_What is needed_.
Transcribe each record below character for character.

_Input for this task_.

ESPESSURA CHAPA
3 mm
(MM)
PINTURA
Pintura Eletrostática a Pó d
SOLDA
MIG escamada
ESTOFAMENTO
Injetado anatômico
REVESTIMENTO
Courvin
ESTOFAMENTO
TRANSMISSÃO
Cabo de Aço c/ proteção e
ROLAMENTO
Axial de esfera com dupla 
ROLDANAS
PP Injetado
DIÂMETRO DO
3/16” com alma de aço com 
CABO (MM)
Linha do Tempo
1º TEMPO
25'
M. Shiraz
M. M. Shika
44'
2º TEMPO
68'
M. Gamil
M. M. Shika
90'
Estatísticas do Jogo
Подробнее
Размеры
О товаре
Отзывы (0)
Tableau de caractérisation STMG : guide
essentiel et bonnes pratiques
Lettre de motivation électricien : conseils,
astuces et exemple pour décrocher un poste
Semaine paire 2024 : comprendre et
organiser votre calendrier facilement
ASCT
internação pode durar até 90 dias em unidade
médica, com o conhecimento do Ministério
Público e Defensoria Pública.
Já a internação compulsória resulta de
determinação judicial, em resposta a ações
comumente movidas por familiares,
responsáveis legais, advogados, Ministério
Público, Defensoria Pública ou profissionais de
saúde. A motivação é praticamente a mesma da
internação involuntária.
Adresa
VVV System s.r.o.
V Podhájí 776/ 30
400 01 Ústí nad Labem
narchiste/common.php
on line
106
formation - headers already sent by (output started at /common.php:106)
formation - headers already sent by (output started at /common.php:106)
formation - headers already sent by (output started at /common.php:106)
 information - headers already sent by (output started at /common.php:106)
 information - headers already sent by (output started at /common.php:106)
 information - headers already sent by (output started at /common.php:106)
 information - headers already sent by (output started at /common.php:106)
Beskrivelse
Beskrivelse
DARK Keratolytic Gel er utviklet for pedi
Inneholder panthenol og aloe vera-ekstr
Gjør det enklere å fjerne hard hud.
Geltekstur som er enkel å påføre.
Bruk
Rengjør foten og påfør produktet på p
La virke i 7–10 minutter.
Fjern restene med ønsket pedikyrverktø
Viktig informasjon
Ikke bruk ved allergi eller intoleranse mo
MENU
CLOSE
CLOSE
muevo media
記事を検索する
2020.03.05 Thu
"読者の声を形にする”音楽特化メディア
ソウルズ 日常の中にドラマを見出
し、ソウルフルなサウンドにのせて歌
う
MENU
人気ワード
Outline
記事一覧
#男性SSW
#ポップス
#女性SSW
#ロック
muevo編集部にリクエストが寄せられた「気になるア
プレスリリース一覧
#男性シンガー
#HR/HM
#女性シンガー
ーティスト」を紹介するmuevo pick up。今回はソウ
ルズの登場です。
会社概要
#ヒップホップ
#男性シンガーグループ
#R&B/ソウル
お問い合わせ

_Solution_.
ESPESSURA CHAPA
3 mm
(MM)
PINTURA
Pintura Eletrostática a Pó d
SOLDA
MIG escamada
ESTOFAMENTO
Injetado anatômico
REVESTIMENTO
Courvin
ESTOFAMENTO
TRANSMISSÃO
Cabo de Aço c/ proteção e
ROLAMENTO
Axial de esfera com dupla 
ROLDANAS
PP Injetado
DIÂMETRO DO
3/16” com alma de aço com 
CABO (MM)
Linha do Tempo
1º TEMPO
25'
M. Shiraz
M. M. Shika
44'
2º TEMPO
68'
M. Gamil
M. M. Shika
90'
Estatísticas do Jogo
Подробнее
Размеры
О товаре
Отзывы (0)
Tableau de caractérisation STMG : guide
essentiel et bonnes pratiques
Lettre de motivation électricien : conseils,
astuces et exemple pour décrocher un poste
Semaine paire 2024 : comprendre et
organiser votre calendrier facilement
ASCT
internação pode durar até 90 dias em unidade
médica, com o conhecimento do Ministério
Público e Defensoria Pública.
Já a internação compulsória resulta de
determinação judicial, em resposta a ações
comumente movidas por familiares,
responsáveis legais, advogados, Ministério
Público, Defensoria Pública ou profissionais de
saúde. A motivação é praticamente a mesma da
internação involuntária.
Adresa
VVV System s.r.o.
V Podhájí 776/ 30
400 01 Ústí nad Labem
narchiste/common.php
on line
106
formation - headers already sent by (output started at /common.php:106)
formation - headers already sent by (output started at /common.php:106)
formation - headers already sent by (output started at /common.php:106)
 information - headers already sent by (output started at /common.php:106)
 information - headers already sent by (output started at /common.php:106)
 information - headers already sent by (output started at /common.php:106)
 information - headers already sent by (output started at /common.php:106)
Beskrivelse
Beskrivelse
DARK Keratolytic Gel er utviklet for pedi
Inneholder panthenol og aloe vera-ekstr
Gjør det enklere å fjerne hard hud.
Geltekstur som er enkel å påføre.
Bruk
Rengjør foten og påfør produktet på p
La virke i 7–10 minutter.
Fjern restene med ønsket pedikyrverktø
Viktig informasjon
Ikke bruk ved allergi eller intoleranse mo
MENU
CLOSE
CLOSE
muevo media
記事を検索する
2020.03.05 Thu
"読者の声を形にする”音楽特化メディア
ソウルズ 日常の中にドラマを見出
し、ソウルフルなサウンドにのせて歌
う
MENU
人気ワード
Outline
記事一覧
#男性SSW
#ポップス
#女性SSW
#ロック
muevo編集部にリクエストが寄せられた「気になるア
プレスリリース一覧
#男性シンガー
#HR/HM
#女性シンガー
ーティスト」を紹介するmuevo pick up。今回はソウ
ルズの登場です。
会社概要
#ヒップホップ
#男性シンガーグループ
#R&B/ソウル
お問い合わせ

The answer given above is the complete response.